You can learn more about each of the proposed projects and submit feedback via their online survey.
Not only are many of these projects very promising, but approaching them as a network rather than single projects in isolation is smart. It puts each project in context rather than engaging the community about each individual and incomplete piece of what might some day be part of a network.
Bike Bellevue did not come out of nowhere, though. It’s based on more than a decade of previous planning as well as the city’s adopted strategic plan, as the city notes in the project description:
Bike Bellevue is the next step in improving the safety, connectivity and comfort of the bicycle network in the city. It builds on planning undertaken through the 2009 Pedestrian and Bicycle Transportation Plan, the 2016 Bicycle Rapid Implementation Program, the 2020 Vision Zero Strategic Plan and the 2022 Mobility Implementation Plan.
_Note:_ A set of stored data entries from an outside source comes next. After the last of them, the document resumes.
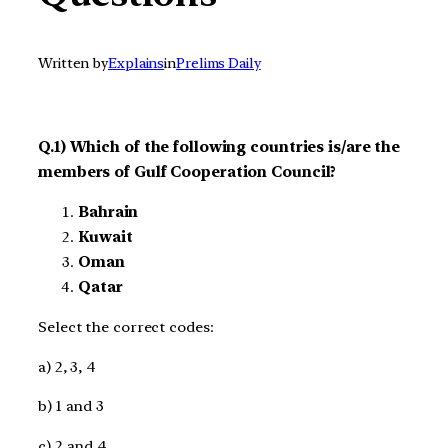
Written by
Explains
in
Prelims Daily
Q.1) Which of the following countries is/are the
members of Gulf Cooperation Council?
Bahrain
Kuwait
Oman
Qatar
Select the correct codes:
a) 2, 3, 4
b) 1 and 3
c) 2 and 4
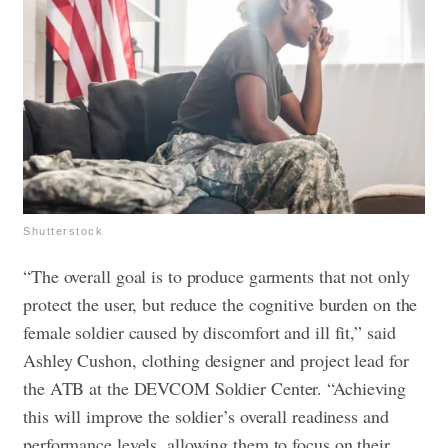
Shutterstock
“The overall goal is to produce garments that not only
protect the user, but reduce the cognitive burden on the
female soldier caused by discomfort and ill fit,” said
Ashley Cushon, clothing designer and project lead for
the ATB at the DEVCOM Soldier Center. “Achieving
this will improve the soldier’s overall readiness and
performance levels, allowing them to focus on their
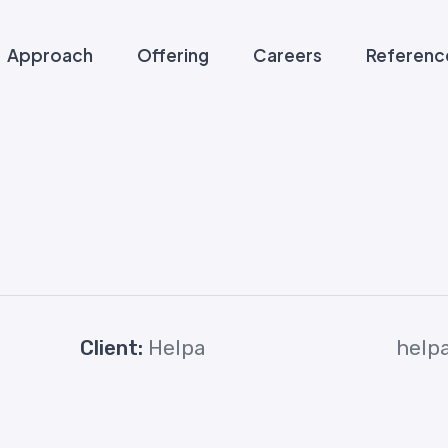
Approach
Offering
Careers
Referenc
Client:
Helpa
help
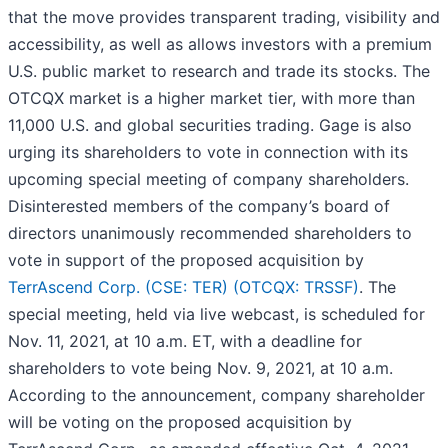
that the move provides transparent trading, visibility and
accessibility, as well as allows investors with a premium
U.S. public market to research and trade its stocks. The
OTCQX market is a higher market tier, with more than
11,000 U.S. and global securities trading. Gage is also
urging its shareholders to vote in connection with its
upcoming special meeting of company shareholders.
Disinterested members of the company’s board of
directors unanimously recommended shareholders to
vote in support of the proposed acquisition by
TerrAscend Corp. (CSE: TER) (OTCQX: TRSSF)
. The
special meeting, held via live webcast, is scheduled for
Nov. 11, 2021, at 10 a.m. ET, with a deadline for
shareholders to vote being Nov. 9, 2021, at 10 a.m.
According to the announcement, company shareholder
will be voting on the proposed acquisition by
These past efforts informed the council-approved project principles, which the Transportation Commission’s guide in developing Bike Bellevue.
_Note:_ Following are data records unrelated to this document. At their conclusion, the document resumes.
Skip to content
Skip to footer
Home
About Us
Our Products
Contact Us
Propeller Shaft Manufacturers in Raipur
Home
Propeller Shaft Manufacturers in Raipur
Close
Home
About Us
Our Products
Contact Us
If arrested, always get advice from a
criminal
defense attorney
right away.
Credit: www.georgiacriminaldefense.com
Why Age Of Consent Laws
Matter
The overall goal is to “allow people to travel on a dedicated network of bicycle facilities throughout the project area, greatly expanding access between homes, transit, jobs and recreation.” The improvements also target the city’s “high injury network,” which are the streets where most of the deaths and injuries occur. When all the projects are complete, about half of the city’s current high-injury streets will have “a bicycle network improvement,” according to the project description. That’s up from 13% today.
The survey includes project information about each of the 11 projects, complete with photo-realistic concept images. You can also look at the design concept diagrams for the projects and leave a comment about a specific location in the plan, which is pretty neat. Below is a quick look at all 11 projects. You can find their number on the map above. Click on the project name to go to that segment’s survey page.
Comments
3 responses to “Bellevue seeks feedback on 11 bike projects, part of a less incremental approach to making bike improvements”
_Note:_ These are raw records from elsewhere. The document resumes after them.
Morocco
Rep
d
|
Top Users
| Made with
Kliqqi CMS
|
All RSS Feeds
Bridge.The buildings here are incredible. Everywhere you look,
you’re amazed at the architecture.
Wow, these mostly look great! The one big deficit, however, in nearly all of these is the lack of physical separation or protection. The paint, and paint and posts, should be augmented with a curb sufficient to protect vulnerable users in the bike lanes. Paint only lanes, in addition to not protecting occupants from moving vehicles, also allow vehicles to load/unload/park in bike lanes.
Seattle is starting to roll out curbs in several projects across the city, and Bellevue could jump ahead to making this a standard on all new bike facilities.
I think we’ve all seen exactly how much protection the posts in Seattle bike lanes offer (spoiler: none at all). Entire swaths of posts are broken off regularly as vehicles veer into the lanes, and they are slow to be replaced.
One of the big problems with Bellevue is commuting thru the city North/south. There is no good connection from the BNSF rail trail (Eastside rail trail) to Lake Washington Blvd into Kirkland.
That is also a problem coming across the I-90 bridge and going north to Kirkland.
If they actually have a plan to get this stuff built at better than incremental speed this does seem like just about the right plan for where Bellevue is now. Some of the routes farther east would be really transformative, just in making it basically possible for normal people to bike anywhere. Some of the “existing” segments aren’t actually any good, and there will still be improvements to do, and that’s the next step.
The part that will be more incremental is the more granular part. This network would get you across downtown but it’s coarse-grained. In downtown a lot of important destinations are along very busy streets with no plans for improvements, and many will be needed to make downtown thoroughly accessible by bike. Out east, where a lot of redevelopment is planned, all these questions will come up street-by-street — to avoid the mistakes of downtown Bellevue (and Seattle) we’ll need the streets in between the ones highlighted here to develop in ways that help people biking on the major routes (and walking from transit), instead of walling us off… that’s going to be a continual challenge, like always.